**Requirement**
Keep the pictures out. Write out every line of the listing exactly.

..........

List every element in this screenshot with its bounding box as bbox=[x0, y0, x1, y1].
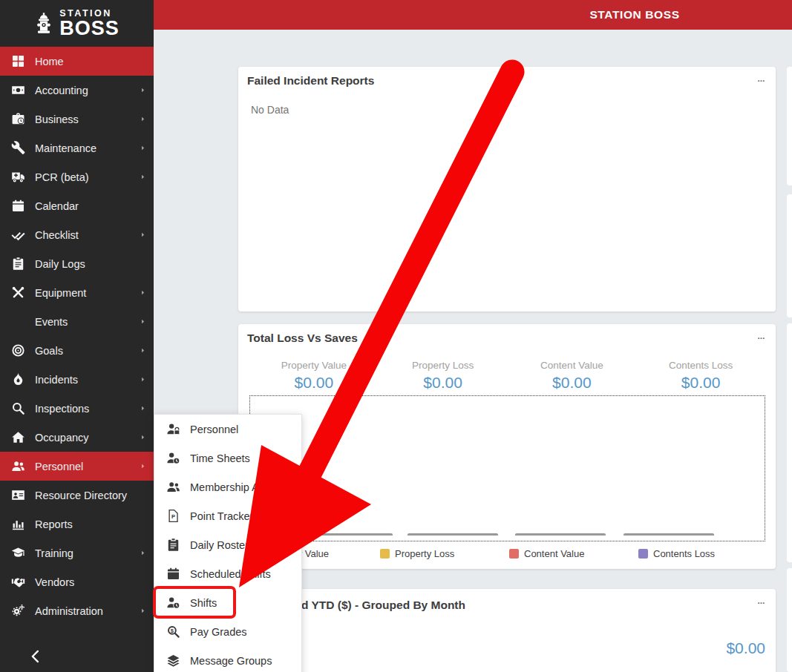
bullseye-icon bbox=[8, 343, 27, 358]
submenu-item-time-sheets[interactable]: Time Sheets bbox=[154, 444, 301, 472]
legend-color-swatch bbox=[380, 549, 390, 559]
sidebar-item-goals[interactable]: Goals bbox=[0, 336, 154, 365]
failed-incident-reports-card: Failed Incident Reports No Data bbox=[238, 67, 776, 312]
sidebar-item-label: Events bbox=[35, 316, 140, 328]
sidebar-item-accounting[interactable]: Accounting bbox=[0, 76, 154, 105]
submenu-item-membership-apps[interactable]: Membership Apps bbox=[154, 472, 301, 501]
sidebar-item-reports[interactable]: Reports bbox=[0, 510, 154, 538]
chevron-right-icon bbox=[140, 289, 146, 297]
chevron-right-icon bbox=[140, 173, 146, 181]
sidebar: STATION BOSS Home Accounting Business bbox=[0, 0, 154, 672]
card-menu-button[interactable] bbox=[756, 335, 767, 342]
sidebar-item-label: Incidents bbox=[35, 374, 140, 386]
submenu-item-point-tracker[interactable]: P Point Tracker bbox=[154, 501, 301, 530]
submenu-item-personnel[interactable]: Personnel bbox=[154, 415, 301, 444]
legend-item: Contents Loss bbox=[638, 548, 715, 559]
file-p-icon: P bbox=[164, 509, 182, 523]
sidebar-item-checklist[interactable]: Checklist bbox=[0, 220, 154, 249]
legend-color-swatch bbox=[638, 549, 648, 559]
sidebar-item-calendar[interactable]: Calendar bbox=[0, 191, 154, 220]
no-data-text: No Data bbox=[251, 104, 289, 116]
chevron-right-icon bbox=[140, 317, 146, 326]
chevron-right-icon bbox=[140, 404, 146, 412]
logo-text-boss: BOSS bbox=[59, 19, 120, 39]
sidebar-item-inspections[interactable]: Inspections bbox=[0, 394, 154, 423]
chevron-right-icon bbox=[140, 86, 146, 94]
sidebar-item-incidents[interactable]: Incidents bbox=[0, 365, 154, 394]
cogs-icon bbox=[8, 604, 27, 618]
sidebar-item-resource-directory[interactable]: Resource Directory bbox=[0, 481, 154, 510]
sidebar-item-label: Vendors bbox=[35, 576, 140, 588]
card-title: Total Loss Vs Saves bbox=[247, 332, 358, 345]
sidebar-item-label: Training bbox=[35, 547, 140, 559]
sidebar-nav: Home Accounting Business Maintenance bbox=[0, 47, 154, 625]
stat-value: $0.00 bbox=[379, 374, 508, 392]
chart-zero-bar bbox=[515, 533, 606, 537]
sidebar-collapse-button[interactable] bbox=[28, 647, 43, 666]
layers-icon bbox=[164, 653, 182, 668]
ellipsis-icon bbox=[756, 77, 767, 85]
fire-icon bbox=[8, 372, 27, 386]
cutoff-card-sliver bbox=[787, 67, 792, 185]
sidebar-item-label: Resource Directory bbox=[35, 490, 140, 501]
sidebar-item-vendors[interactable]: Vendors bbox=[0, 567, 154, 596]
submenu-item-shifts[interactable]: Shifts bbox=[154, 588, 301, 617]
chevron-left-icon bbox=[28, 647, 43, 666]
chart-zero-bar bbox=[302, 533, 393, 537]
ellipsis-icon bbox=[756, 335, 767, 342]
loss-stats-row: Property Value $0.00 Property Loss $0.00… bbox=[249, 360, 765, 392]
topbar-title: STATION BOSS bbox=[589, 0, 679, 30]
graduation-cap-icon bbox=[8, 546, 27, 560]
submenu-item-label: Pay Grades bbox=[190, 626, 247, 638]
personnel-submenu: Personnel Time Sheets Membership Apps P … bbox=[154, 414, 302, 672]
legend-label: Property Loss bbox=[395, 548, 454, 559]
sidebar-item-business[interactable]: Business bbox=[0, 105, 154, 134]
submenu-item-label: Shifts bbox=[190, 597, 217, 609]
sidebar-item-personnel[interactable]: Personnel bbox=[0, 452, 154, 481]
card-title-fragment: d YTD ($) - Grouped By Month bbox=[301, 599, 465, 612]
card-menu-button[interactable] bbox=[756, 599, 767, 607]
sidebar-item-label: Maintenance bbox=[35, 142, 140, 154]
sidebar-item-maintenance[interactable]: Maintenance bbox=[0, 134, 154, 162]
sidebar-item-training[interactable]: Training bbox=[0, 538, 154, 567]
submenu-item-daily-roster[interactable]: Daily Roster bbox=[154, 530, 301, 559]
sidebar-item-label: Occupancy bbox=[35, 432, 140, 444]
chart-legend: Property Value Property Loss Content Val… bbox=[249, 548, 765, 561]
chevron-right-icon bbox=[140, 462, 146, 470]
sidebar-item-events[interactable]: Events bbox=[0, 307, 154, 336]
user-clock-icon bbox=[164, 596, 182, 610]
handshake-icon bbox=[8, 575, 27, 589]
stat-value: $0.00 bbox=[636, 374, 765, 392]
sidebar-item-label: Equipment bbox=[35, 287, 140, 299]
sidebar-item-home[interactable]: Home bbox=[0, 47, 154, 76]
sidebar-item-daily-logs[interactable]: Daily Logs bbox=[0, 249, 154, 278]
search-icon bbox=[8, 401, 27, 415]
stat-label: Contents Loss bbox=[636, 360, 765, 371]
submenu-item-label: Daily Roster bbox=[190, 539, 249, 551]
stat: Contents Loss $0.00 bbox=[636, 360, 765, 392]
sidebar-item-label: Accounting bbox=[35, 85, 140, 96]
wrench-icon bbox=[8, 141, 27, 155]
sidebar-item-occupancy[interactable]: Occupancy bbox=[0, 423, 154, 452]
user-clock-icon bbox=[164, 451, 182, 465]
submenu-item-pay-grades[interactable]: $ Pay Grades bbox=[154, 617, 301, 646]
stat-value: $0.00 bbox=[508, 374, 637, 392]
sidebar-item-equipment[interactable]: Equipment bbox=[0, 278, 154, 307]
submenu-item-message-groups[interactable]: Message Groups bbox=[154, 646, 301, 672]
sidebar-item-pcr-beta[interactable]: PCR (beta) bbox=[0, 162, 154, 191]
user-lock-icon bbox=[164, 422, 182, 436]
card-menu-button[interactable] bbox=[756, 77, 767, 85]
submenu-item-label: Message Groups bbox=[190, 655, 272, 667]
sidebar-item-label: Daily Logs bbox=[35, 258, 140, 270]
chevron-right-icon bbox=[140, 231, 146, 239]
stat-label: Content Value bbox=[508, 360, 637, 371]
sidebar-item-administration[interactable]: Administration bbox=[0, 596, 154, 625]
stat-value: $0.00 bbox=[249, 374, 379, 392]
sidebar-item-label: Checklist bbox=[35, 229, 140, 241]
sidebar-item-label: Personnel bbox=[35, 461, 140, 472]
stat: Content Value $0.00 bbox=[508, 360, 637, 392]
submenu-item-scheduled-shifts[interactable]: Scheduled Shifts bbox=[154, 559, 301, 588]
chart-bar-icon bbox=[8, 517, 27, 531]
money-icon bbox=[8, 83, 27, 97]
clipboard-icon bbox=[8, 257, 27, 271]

..........

**Answer section**
List every element in this screenshot with its bounding box as bbox=[x0, y0, x1, y1].
bullseye-icon bbox=[8, 343, 27, 358]
submenu-item-time-sheets[interactable]: Time Sheets bbox=[154, 444, 301, 472]
legend-color-swatch bbox=[380, 549, 390, 559]
sidebar-item-goals[interactable]: Goals bbox=[0, 336, 154, 365]
failed-incident-reports-card: Failed Incident Reports No Data bbox=[238, 67, 776, 312]
sidebar-item-label: Events bbox=[35, 316, 140, 328]
sidebar-item-accounting[interactable]: Accounting bbox=[0, 76, 154, 105]
submenu-item-membership-apps[interactable]: Membership Apps bbox=[154, 472, 301, 501]
sidebar-item-reports[interactable]: Reports bbox=[0, 510, 154, 538]
chevron-right-icon bbox=[140, 289, 146, 297]
chevron-right-icon bbox=[140, 173, 146, 181]
sidebar: STATION BOSS Home Accounting Business bbox=[0, 0, 154, 672]
card-menu-button[interactable] bbox=[756, 335, 767, 342]
sidebar-item-label: Incidents bbox=[35, 374, 140, 386]
submenu-item-point-tracker[interactable]: P Point Tracker bbox=[154, 501, 301, 530]
submenu-item-personnel[interactable]: Personnel bbox=[154, 415, 301, 444]
legend-item: Contents Loss bbox=[638, 548, 715, 559]
file-p-icon: P bbox=[164, 509, 182, 523]
sidebar-item-checklist[interactable]: Checklist bbox=[0, 220, 154, 249]
legend-color-swatch bbox=[638, 549, 648, 559]
sidebar-item-calendar[interactable]: Calendar bbox=[0, 191, 154, 220]
no-data-text: No Data bbox=[251, 104, 289, 116]
chevron-right-icon bbox=[140, 317, 146, 326]
chevron-right-icon bbox=[140, 404, 146, 412]
logo-text-boss: BOSS bbox=[59, 19, 120, 39]
sidebar-item-inspections[interactable]: Inspections bbox=[0, 394, 154, 423]
chevron-right-icon bbox=[140, 86, 146, 94]
sidebar-item-incidents[interactable]: Incidents bbox=[0, 365, 154, 394]
cogs-icon bbox=[8, 604, 27, 618]
sidebar-item-resource-directory[interactable]: Resource Directory bbox=[0, 481, 154, 510]
sidebar-item-label: Vendors bbox=[35, 576, 140, 588]
card-title: Total Loss Vs Saves bbox=[247, 332, 358, 345]
sidebar-item-label: Training bbox=[35, 547, 140, 559]
sidebar-nav: Home Accounting Business Maintenance bbox=[0, 47, 154, 625]
stat-value: $0.00 bbox=[379, 374, 508, 392]
chart-zero-bar bbox=[515, 533, 606, 537]
sidebar-collapse-button[interactable] bbox=[28, 647, 43, 666]
layers-icon bbox=[164, 653, 182, 668]
ellipsis-icon bbox=[756, 77, 767, 85]
fire-icon bbox=[8, 372, 27, 386]
cutoff-card-sliver bbox=[787, 67, 792, 185]
sidebar-item-label: Resource Directory bbox=[35, 490, 140, 501]
sidebar-item-vendors[interactable]: Vendors bbox=[0, 567, 154, 596]
submenu-item-shifts[interactable]: Shifts bbox=[154, 588, 301, 617]
chevron-left-icon bbox=[28, 647, 43, 666]
chart-zero-bar bbox=[302, 533, 393, 537]
ellipsis-icon bbox=[756, 335, 767, 342]
loss-stats-row: Property Value $0.00 Property Loss $0.00… bbox=[249, 360, 765, 392]
topbar-title: STATION BOSS bbox=[589, 0, 679, 30]
graduation-cap-icon bbox=[8, 546, 27, 560]
submenu-item-label: Pay Grades bbox=[190, 626, 247, 638]
personnel-submenu: Personnel Time Sheets Membership Apps P … bbox=[154, 414, 302, 672]
legend-label: Property Loss bbox=[395, 548, 454, 559]
sidebar-item-business[interactable]: Business bbox=[0, 105, 154, 134]
submenu-item-label: Shifts bbox=[190, 597, 217, 609]
sidebar-item-personnel[interactable]: Personnel bbox=[0, 452, 154, 481]
card-title-fragment: d YTD ($) - Grouped By Month bbox=[301, 599, 465, 612]
card-menu-button[interactable] bbox=[756, 599, 767, 607]
sidebar-item-label: Maintenance bbox=[35, 142, 140, 154]
sidebar-item-maintenance[interactable]: Maintenance bbox=[0, 134, 154, 162]
sidebar-item-training[interactable]: Training bbox=[0, 538, 154, 567]
submenu-item-daily-roster[interactable]: Daily Roster bbox=[154, 530, 301, 559]
sidebar-item-label: Occupancy bbox=[35, 432, 140, 444]
chart-legend: Property Value Property Loss Content Val… bbox=[249, 548, 765, 561]
chevron-right-icon bbox=[140, 462, 146, 470]
sidebar-item-events[interactable]: Events bbox=[0, 307, 154, 336]
user-clock-icon bbox=[164, 596, 182, 610]
handshake-icon bbox=[8, 575, 27, 589]
stat-value: $0.00 bbox=[636, 374, 765, 392]
sidebar-item-label: Equipment bbox=[35, 287, 140, 299]
sidebar-item-home[interactable]: Home bbox=[0, 47, 154, 76]
sidebar-item-daily-logs[interactable]: Daily Logs bbox=[0, 249, 154, 278]
search-icon bbox=[8, 401, 27, 415]
stat-label: Contents Loss bbox=[636, 360, 765, 371]
submenu-item-label: Daily Roster bbox=[190, 539, 249, 551]
stat: Contents Loss $0.00 bbox=[636, 360, 765, 392]
sidebar-item-label: Accounting bbox=[35, 85, 140, 96]
wrench-icon bbox=[8, 141, 27, 155]
sidebar-item-occupancy[interactable]: Occupancy bbox=[0, 423, 154, 452]
user-clock-icon bbox=[164, 451, 182, 465]
submenu-item-pay-grades[interactable]: $ Pay Grades bbox=[154, 617, 301, 646]
stat-value: $0.00 bbox=[508, 374, 637, 392]
sidebar-item-equipment[interactable]: Equipment bbox=[0, 278, 154, 307]
submenu-item-message-groups[interactable]: Message Groups bbox=[154, 646, 301, 672]
sidebar-item-pcr-beta[interactable]: PCR (beta) bbox=[0, 162, 154, 191]
user-lock-icon bbox=[164, 422, 182, 436]
card-menu-button[interactable] bbox=[756, 77, 767, 85]
submenu-item-label: Message Groups bbox=[190, 655, 272, 667]
sidebar-item-label: Daily Logs bbox=[35, 258, 140, 270]
chevron-right-icon bbox=[140, 231, 146, 239]
stat-label: Content Value bbox=[508, 360, 637, 371]
sidebar-item-administration[interactable]: Administration bbox=[0, 596, 154, 625]
stat-value: $0.00 bbox=[249, 374, 379, 392]
sidebar-item-label: Checklist bbox=[35, 229, 140, 241]
sidebar-item-label: Personnel bbox=[35, 461, 140, 472]
stat: Content Value $0.00 bbox=[508, 360, 637, 392]
submenu-item-scheduled-shifts[interactable]: Scheduled Shifts bbox=[154, 559, 301, 588]
chart-bar-icon bbox=[8, 517, 27, 531]
money-icon bbox=[8, 83, 27, 97]
clipboard-icon bbox=[8, 257, 27, 271]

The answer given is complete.